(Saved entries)
# # # #

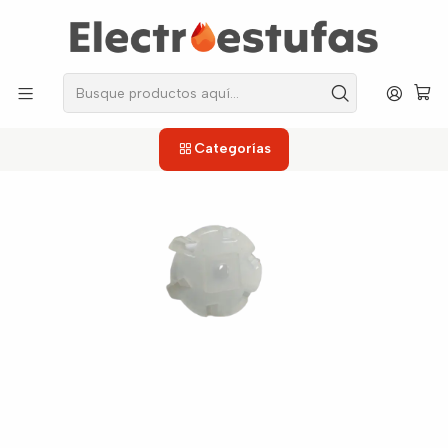
los repuestos que necesitas, sin salir de casa!
Inicio
Licuadoras
Acople de motor
Acople Cuchilla para Licuadora Samurai
Categorías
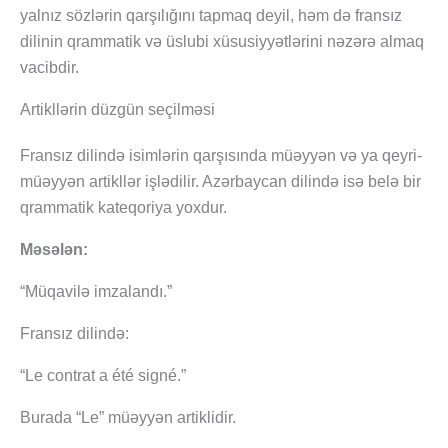
yalnız sözlərin qarşılığını tapmaq deyil, həm də fransız
dilinin qrammatik və üslubi xüsusiyyətlərini nəzərə almaq
vacibdir.
Artikllərin düzgün seçilməsi
Fransız dilində isimlərin qarşısında müəyyən və ya qeyri-
müəyyən artikllər işlədilir. Azərbaycan dilində isə belə bir
qrammatik kateqoriya yoxdur.
Məsələn:
“Müqavilə imzalandı.”
Fransız dilində:
“Le contrat a été signé.”
Burada “Le” müəyyən artiklidir.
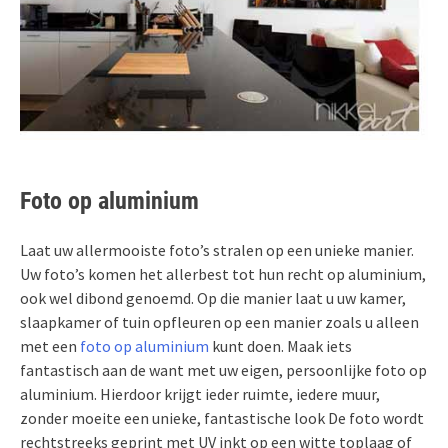
Foto op aluminium
Laat uw allermooiste foto’s stralen op een unieke manier.
Uw foto’s komen het allerbest tot hun recht op aluminium,
ook wel dibond genoemd. Op die manier laat u uw kamer,
slaapkamer of tuin opfleuren op een manier zoals u alleen
met een
foto op aluminium
kunt doen. Maak iets
fantastisch aan de want met uw eigen, persoonlijke foto op
aluminium. Hierdoor krijgt ieder ruimte, iedere muur,
zonder moeite een unieke, fantastische look De foto wordt
rechtstreeks geprint met UV inkt op een witte toplaag of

# # # #

Give every record again word for word, pictures excluded.

los repuestos que necesitas, sin salir de casa!
Inicio
Licuadoras
Acople de motor
Acople Cuchilla para Licuadora Samurai
Categorías
yalnız sözlərin qarşılığını tapmaq deyil, həm də fransız
dilinin qrammatik və üslubi xüsusiyyətlərini nəzərə almaq
vacibdir.
Artikllərin düzgün seçilməsi
Fransız dilində isimlərin qarşısında müəyyən və ya qeyri-
müəyyən artikllər işlədilir. Azərbaycan dilində isə belə bir
qrammatik kateqoriya yoxdur.
Məsələn:
“Müqavilə imzalandı.”
Fransız dilində:
“Le contrat a été signé.”
Burada “Le” müəyyən artiklidir.
Foto op aluminium
Laat uw allermooiste foto’s stralen op een unieke manier.
Uw foto’s komen het allerbest tot hun recht op aluminium,
ook wel dibond genoemd. Op die manier laat u uw kamer,
slaapkamer of tuin opfleuren op een manier zoals u alleen
met een
foto op aluminium
kunt doen. Maak iets
fantastisch aan de want met uw eigen, persoonlijke foto op
aluminium. Hierdoor krijgt ieder ruimte, iedere muur,
zonder moeite een unieke, fantastische look De foto wordt
rechtstreeks geprint met UV inkt op een witte toplaag of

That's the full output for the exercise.